Chicken
Butter
Skin / Seaweed / Pepper

What’s better than butter?
Chicken Butterrrr!
#Story
Time
So, I think Cam and I’s biggest guilty pleasure, and I’m talking food related, has to be bread and butter! Cam pretty much lives off the stuff and pretty much nothing else when he’s working - which is most of the time! Day-to-day, particularly before we had Maia, I ate so unhealthily 90% of the time that I had to cut back on the amount of bread I was eating. Can’t think why we decided to do a recipe website called Junk? Who knows!?
Anyway, bread and butter. When we eat out, a lot of my friends won’t eat much bread or even touch it at all as they either don’t want to fill up before the meal or just because - I’m sure you can think of all the other reasons. This makes me soooo happy as I get to pig out and have no guilt whatsoever! Working in hospitality I couldn’t stand people that would be like, “Oh I can’t have that, I’m on a diet”. Just bloody eat it. You’re out! It’s a treat! Stick to your diet every other day of the week! You gotta’ soak up all the pleasures in life.
Whats that saying again… Live. Laugh. Bread. (and butter!). You cannot forget the butter.
Jade x
Junk’s Jam:
Serves 4 - 8
Hey!
Bread and butter is one of the most basic and straight forward things that you can make, so why don’t we do it more often? Because, we’re all too lazy to do something we can nip down the shop and get so easily. However, we believe that little extra effort really means the world, and is super satisfying! The additional flavour of Chicken really takes an already amazing thing to another level.

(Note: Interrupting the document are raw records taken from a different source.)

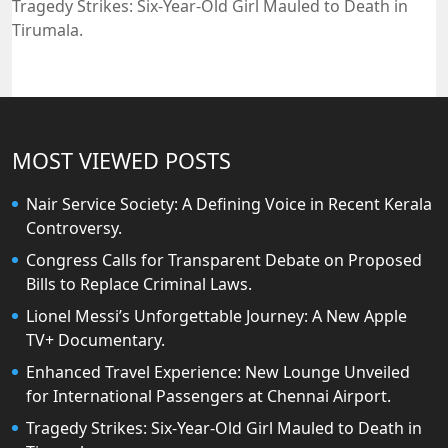
Tragedy Strikes: Six-Year-Old Girl Mauled to Death in
Tirumala.
MOST VIEWED POSTS
Nair Service Society: A Defining Voice in Recent Kerala
Controversy.
Congress Calls for Transparent Debate on Proposed
Bills to Replace Criminal Laws.
Lionel Messi’s Unforgettable Journey: A New Apple
TV+ Documentary.
Enhanced Travel Experience: New Lounge Unveiled
for International Passengers at Chennai Airport.
Tragedy Strikes: Six-Year-Old Girl Mauled to Death in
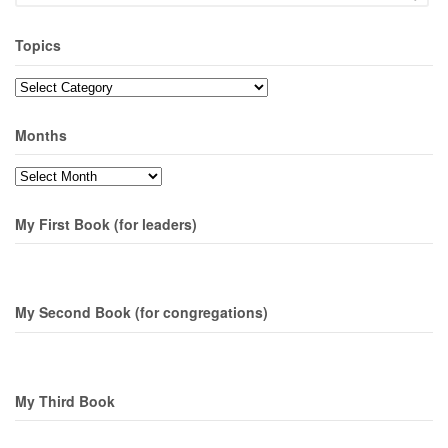
Topics
Topics
Months
Months
My First Book (for leaders)
My Second Book (for congregations)
My Third Book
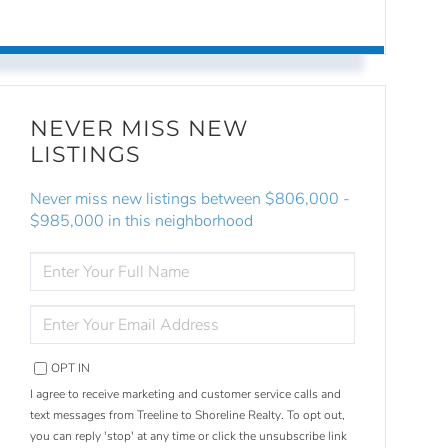
NEVER MISS NEW
LISTINGS
Never miss new listings between $806,000 -
$985,000 in this neighborhood
ENTER
FULL
NAME
ENTER
YOUR
EMAIL
OPT IN
I agree to receive marketing and customer service calls and
text messages from Treeline to Shoreline Realty. To opt out,
you can reply 'stop' at any time or click the unsubscribe link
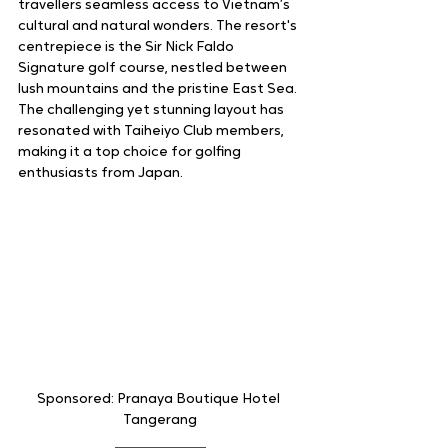
travellers seamless access to Vietnam’s 
cultural and natural wonders. The resort's 
centrepiece is the Sir Nick Faldo 
Signature golf course, nestled between 
lush mountains and the pristine East Sea. 
The challenging yet stunning layout has 
resonated with Taiheiyo Club members, 
making it a top choice for golfing 
enthusiasts from Japan.
Sponsored: Pranaya Boutique Hotel 
Tangerang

So tasty and really easy to do! Enjoy!
Equipment…
>Stand Mixer
(w/Paddle attachment)
The Recipe
Stage #1
>the PREP
Butter
1 Litre Cream
300g Crème Fraîche
15g Salt
Place the Cream, Crème Fraîche & Salt into a stand mixer and add a paddle attachment. Cover the top of the mixer with a damp towel. Place the mixer on medium, and beat until solid and separated from the buttermilk.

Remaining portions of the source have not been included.